The ad, first shared with NBC News, will print the letter from family members in the Las Vegas Review-Journal, the Reno Gazette Journal, Las Vegas Weekly, Nevada Appeal, Elko Daily Free Press, El Sol and El Mundo.
“Today we, the undersigned members of the Laxalt family, are writing in support of the re-election of Sen. Catherine Cortez Masto for the U.S. Senate. We believe that Catherine possesses a set of qualities that clearly speak of what we like to call ‘Nevada grit,” reads the letter from Laxalt’s relatives, including aunts and cousins. “We staunchly believe that Catherine is well equipped with her own ‘Nevada grit’ — a quality that she will take forward in representation of our home state for six more years across the halls of Congress.”
Nevada’s Senate race is one of the closest in the country, with a series of recent polls showing Cortez Masto and Laxalt in a dead heat. The outcome of the contest could determine the balance of the Senate, now narrowly held by Democrats.
Highlights from Saturday
Just catching up? Here’s what you missed on Saturday.
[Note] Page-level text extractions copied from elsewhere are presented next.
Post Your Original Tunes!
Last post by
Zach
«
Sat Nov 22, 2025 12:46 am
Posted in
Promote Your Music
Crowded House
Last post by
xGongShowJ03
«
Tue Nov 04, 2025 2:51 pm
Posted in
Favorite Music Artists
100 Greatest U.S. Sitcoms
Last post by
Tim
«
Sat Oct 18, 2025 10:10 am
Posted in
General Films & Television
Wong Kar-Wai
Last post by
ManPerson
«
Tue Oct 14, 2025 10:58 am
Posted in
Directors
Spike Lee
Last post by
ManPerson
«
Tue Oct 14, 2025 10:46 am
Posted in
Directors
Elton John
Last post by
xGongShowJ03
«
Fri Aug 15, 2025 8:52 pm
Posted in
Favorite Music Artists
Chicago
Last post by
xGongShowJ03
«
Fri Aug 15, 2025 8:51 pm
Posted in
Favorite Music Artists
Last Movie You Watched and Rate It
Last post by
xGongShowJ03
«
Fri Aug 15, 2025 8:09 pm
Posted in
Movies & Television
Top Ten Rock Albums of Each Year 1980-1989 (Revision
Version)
- President Joe Biden on Saturday touted his record on taxes and the deficit as he stumped for Pennsylvania gubernatorial candidate Josh Shapiro and Lt. Gov. John Fetterman, the Democratic Senate nominee, in a last-minute effort to bolster the party's candidates in key midterm races. He also blamed big oil companies for increases in gas prices at the pump, arguing that six oil giants made more than $100 billion in profit in the past six months. “It’s outrageous,” he said.
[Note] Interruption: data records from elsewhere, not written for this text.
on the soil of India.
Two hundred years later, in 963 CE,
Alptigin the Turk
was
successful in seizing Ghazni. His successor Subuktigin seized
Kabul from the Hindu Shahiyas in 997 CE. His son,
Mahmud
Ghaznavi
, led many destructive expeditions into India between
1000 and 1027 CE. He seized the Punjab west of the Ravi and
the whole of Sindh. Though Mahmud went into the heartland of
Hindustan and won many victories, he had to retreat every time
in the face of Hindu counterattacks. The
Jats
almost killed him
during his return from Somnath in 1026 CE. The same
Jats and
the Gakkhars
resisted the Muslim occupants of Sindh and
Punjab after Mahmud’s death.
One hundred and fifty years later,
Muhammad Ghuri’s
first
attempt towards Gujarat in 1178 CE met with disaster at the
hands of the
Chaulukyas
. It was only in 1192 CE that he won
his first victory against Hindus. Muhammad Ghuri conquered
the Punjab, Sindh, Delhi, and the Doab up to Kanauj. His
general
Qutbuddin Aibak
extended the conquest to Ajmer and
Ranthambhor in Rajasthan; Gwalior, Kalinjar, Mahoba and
- Former President Barack Obama joined Biden at the rally at Temple University in Philadelphia. With the midterm elections about to determine the balance of Congress, Obama warned that so-called MAGA Republicans such as Doug Mastriano, the Republican nominee for governor of Pennsylvania, pose a threat to democracy: “You can’t take it for granted.”
- Meanwhile, former President Donald Trump held a dueling rally in the same battleground state, campaigning for Republican candidates at Arnold Palmer Regional Airport at Latrobe. Trump called his political opponents “either stupid or they hate our country” as he took aim at what he characterized as Democrats’ failed border policies. He also continued to push false claims about the results of the 2020 election.